Un paso supremo había que dar aún, y sólo de pensarlo sentía yo angustia terrible: había que avisar a los padres. Los pies se negaban a llevarme. Por fin tuvo ánimos. Pero, con gran asombro mío, la madre se quedó impasible, sin que brotase una lágrima de sus ojos. Achaqué tal extrañeza al horror mismo que debía de sentir, y recordé la máxima conocida: «Los dolores más terribles son los dolores mudos.» El padre se contentó con decir, con aspecto entre embrutecido y ensimismado: «¡Después de todo, así es mejor; tenía que acabar mal!»

Entretanto, el cuerpo estaba tendido en un sofá, y, con ayuda de una criada, ocupábame yo en los últimos preparativos, cuando la madre entró en mi estudio. Quería, según indicó, ver el cadáver de su hijo. A la verdad, yo no podía impedir que se embriagase de su infortunio, ni negarle aquel supremo y sombrío consuelo. En seguida me pidió que le enseñara el armario de que se había ahorcado el niño. «¡Ah! ¡No, señora -le contesté-; le haría daño!» Y como involuntariamente se volviesen hacia el armario mis ojos, eché de ver con repugnancia, mixta de horror y de cólera, que el clavo se había quedado en el tablero, con un largo trozo de cuerda colgando todavía. Me lancé vivamente a arrancar aquellos últimos vestigios de la desgracia, y cuando iba a tirarlos por la ventana, abierta, la pobre mujer me cogió del brazo y me dijo con voz irresistible: «¡Señor, déjemelo! ¡Se lo ruego! ¡Se lo suplico!»
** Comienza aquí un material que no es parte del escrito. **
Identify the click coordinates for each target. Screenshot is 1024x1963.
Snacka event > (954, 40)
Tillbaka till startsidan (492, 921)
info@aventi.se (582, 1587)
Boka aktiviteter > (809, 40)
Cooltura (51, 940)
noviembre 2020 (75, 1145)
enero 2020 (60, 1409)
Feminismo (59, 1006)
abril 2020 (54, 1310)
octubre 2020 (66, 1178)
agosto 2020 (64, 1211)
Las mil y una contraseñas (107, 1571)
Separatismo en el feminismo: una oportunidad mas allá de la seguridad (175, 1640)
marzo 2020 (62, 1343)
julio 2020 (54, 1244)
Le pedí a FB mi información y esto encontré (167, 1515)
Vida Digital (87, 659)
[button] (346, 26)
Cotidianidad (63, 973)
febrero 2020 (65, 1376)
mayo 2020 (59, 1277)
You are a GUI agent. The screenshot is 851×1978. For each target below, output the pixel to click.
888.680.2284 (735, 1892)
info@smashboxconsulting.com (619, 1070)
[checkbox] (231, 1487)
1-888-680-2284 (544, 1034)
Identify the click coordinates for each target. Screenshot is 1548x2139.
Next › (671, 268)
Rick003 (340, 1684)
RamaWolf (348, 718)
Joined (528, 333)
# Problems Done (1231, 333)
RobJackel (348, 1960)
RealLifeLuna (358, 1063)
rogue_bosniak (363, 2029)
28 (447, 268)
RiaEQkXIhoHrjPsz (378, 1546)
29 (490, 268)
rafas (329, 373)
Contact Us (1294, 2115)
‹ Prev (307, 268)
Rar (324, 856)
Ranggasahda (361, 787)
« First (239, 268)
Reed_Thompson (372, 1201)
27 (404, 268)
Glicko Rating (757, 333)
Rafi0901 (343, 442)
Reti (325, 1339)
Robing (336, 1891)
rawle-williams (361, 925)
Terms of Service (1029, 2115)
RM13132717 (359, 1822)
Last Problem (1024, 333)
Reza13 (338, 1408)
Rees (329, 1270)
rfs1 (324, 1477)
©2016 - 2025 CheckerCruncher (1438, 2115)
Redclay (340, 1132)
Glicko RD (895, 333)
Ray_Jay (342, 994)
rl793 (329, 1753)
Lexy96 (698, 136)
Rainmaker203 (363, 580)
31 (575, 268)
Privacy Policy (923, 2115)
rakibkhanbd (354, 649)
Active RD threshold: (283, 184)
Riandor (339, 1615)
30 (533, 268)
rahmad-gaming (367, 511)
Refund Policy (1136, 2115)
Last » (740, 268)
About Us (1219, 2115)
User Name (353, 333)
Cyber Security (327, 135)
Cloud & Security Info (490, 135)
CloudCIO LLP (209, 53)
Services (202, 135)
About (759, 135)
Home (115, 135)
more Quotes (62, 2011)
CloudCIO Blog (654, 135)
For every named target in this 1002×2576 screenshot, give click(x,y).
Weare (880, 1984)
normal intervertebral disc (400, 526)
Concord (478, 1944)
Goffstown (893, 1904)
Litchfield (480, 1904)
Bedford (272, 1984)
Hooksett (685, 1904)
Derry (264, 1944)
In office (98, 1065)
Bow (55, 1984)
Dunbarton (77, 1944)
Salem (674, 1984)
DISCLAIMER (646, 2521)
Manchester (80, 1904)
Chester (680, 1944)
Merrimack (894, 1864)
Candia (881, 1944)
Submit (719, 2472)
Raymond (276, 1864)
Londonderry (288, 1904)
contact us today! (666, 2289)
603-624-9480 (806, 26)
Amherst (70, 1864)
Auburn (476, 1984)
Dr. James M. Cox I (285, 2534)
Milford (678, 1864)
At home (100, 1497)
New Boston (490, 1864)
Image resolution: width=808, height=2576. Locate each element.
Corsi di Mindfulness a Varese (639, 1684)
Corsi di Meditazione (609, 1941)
La desesperación -así lo pensé - de tal modo la había enloquecido, que se enamoraba con ternura de lo que sirvió de instrumento de muerte a su hijo; quería conservarlo como reliquia horrible y amada. Y se apoderó del clavo y del cordel.

¡Por fin, por fin se acabó todo! Ya no me quedaba más que ponerme a trabajar de nuevo, con mayor viveza todavía que la habitual, para rechazar poco a poco aquel pequeño cadáver, que se metía entre los repliegues de mi cerebro, y cuyo fantasma me cansaba con sus ojazos fijos. Pero al día siguiente recibí un montón de cartas: una de inquilinos de la casa, otras de casas vecinas; una del piso primero, otra del segundo, otra del tercero, y así sucesivamente; unas en estilo semichistoso, como si trataran de disfrazar con una chacota aparente la sinceridad de la petición; otras de una pesadez descarada y sin ortografía, pero todas dirigidas a lo mismo, esto es: a lograr de mí un trozo de la funesta y beatífica cuerda. Entre los firmantes había, fuerza es decirlo, más mujeres que hombres; pero no todos, creedlo, pertenecían a la clase ínfima y vulgar. He conservado las cartas.

Entonces, súbitamente se hizo la luz en mi cerebro, y comprendí por qué la madre insistió tanto para arrancarme el cordel y con qué tráfico se proponía encontrar consuelo.